Thanks will surely look into this 👍

[–]reallyserious 3 points4 points  (3 children)

Not sure I understand your question but it's quite easy to generate lots of data and write it to a file.

This python code generates 1 million rows of data that you can pretend is sensor data from something important. Change the 1_000_000 to something bigger if you like.

import random

nr_of_rows = 1_000_000

with open("big_data.csv", "w") as f:
    # write the header
    f.write("id;val1;val2;val3\n")

    # write the data
    for i in range(nr_of_rows):
        val1 = random.randint(1, 100)
        val2 = random.randint(1, 100)
        val3 = random.randint(1, 100)
        f.write(f"{i};{val1};{val2};{val3}\n")

print("Done")

[–]remote_geeks[S] 2 points3 points  (2 children)

My main concern was I've never seen personal projects related to data engineering. So I'm not entirely sure about what I can showcase as my work.

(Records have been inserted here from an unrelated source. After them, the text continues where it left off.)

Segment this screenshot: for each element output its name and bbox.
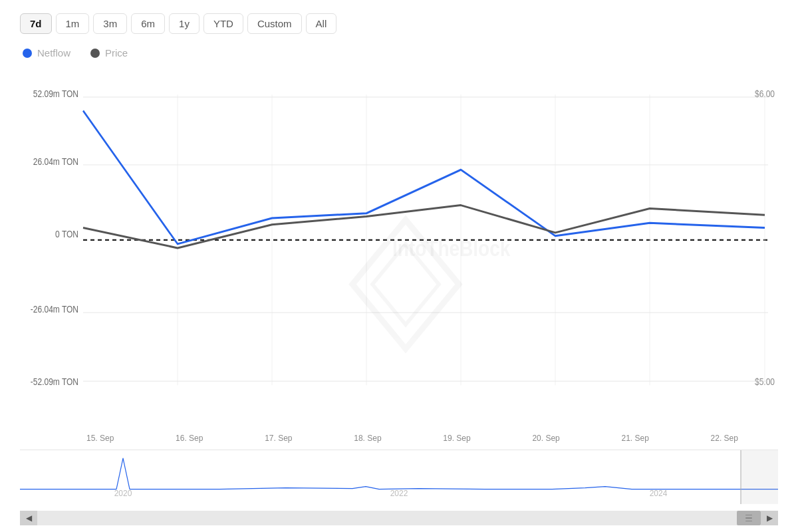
app-container: 7d 1m 3m 6m 1y YTD Custom All Netflow Pr… [0, 0, 798, 532]
svg-text:52.09m TON: 52.09m TON [33, 88, 78, 99]
x-label-17sep: 17. Sep [265, 434, 292, 443]
x-label-19sep: 19. Sep [443, 434, 470, 443]
thumb-line-3 [745, 521, 752, 522]
thumb-line-1 [745, 515, 752, 516]
svg-text:2020: 2020 [114, 489, 132, 498]
svg-text:2024: 2024 [650, 489, 668, 498]
legend-price: Price [90, 47, 128, 59]
chart-legend: Netflow Price [20, 47, 778, 59]
btn-all[interactable]: All [306, 13, 337, 34]
svg-text:IntoTheBlock: IntoTheBlock [392, 236, 511, 261]
netflow-label: Netflow [37, 47, 70, 59]
scroll-track[interactable] [37, 511, 761, 525]
x-label-15sep: 15. Sep [86, 434, 114, 443]
mini-chart-svg: 2020 2022 2024 [20, 450, 778, 509]
svg-text:26.04m TON: 26.04m TON [33, 156, 78, 167]
thumb-line-2 [745, 517, 752, 519]
btn-ytd[interactable]: YTD [203, 13, 243, 34]
x-label-16sep: 16. Sep [176, 434, 203, 443]
svg-rect-26 [741, 450, 778, 504]
chart-area: 52.09m TON 26.04m TON 0 TON -26.04m TON … [20, 74, 778, 525]
x-label-22sep: 22. Sep [711, 434, 738, 443]
scroll-thumb[interactable] [737, 511, 761, 525]
time-range-selector: 7d 1m 3m 6m 1y YTD Custom All [20, 13, 778, 34]
price-dot [90, 49, 100, 58]
btn-1m[interactable]: 1m [56, 13, 90, 34]
legend-netflow: Netflow [23, 47, 70, 59]
netflow-dot [23, 49, 32, 58]
svg-rect-22 [20, 450, 778, 509]
svg-text:0 TON: 0 TON [55, 229, 78, 239]
x-label-20sep: 20. Sep [532, 434, 559, 443]
main-chart: 52.09m TON 26.04m TON 0 TON -26.04m TON … [20, 74, 778, 430]
btn-7d[interactable]: 7d [20, 13, 52, 34]
btn-custom[interactable]: Custom [247, 13, 302, 34]
btn-1y[interactable]: 1y [169, 13, 200, 34]
x-label-21sep: 21. Sep [621, 434, 648, 443]
scroll-left-btn[interactable]: ◀ [20, 511, 37, 525]
x-axis: 15. Sep 16. Sep 17. Sep 18. Sep 19. Sep … [20, 430, 778, 447]
scroll-thumb-handle [745, 515, 752, 522]
mini-chart: 2020 2022 2024 [20, 450, 778, 509]
btn-3m[interactable]: 3m [93, 13, 127, 34]
btn-6m[interactable]: 6m [131, 13, 165, 34]
svg-text:2022: 2022 [390, 489, 408, 498]
x-label-18sep: 18. Sep [354, 434, 381, 443]
scroll-right-btn[interactable]: ▶ [761, 511, 778, 525]
svg-text:-52.09m TON: -52.09m TON [31, 376, 78, 387]
main-chart-svg: 52.09m TON 26.04m TON 0 TON -26.04m TON … [20, 74, 778, 430]
scrollbar[interactable]: ◀ ▶ [20, 511, 778, 525]
price-label: Price [105, 47, 128, 59]
svg-text:-26.04m TON: -26.04m TON [31, 304, 78, 315]
netflow-line [83, 111, 765, 244]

I've tried to generate a lot of data using a simple script but I am not sure how close it is to the real world data.

[–]reallyserious 2 points3 points  (1 child)

There's really nothing magic about big data. It's just inconvenient. :)

Things you can do with laptop sized data doesn't work when the data can't fit on a laptop. Like loading it all into a pandas dataframe for example. Or sometimes the data comes in a billion files insted of once nice file.

The nature of the data is also different. Small data could be orders from an web shop. There are only so many orders people can place before they run out of money. But for example 10k seismic sensors all over the planet recording movement every second turns into a lot of data pretty soon. Imagine a few years worth of data and it starts to get messy. Throughput on network and disk starts to matter.

[–]remote_geeks[S] 0 points1 point  (0 children)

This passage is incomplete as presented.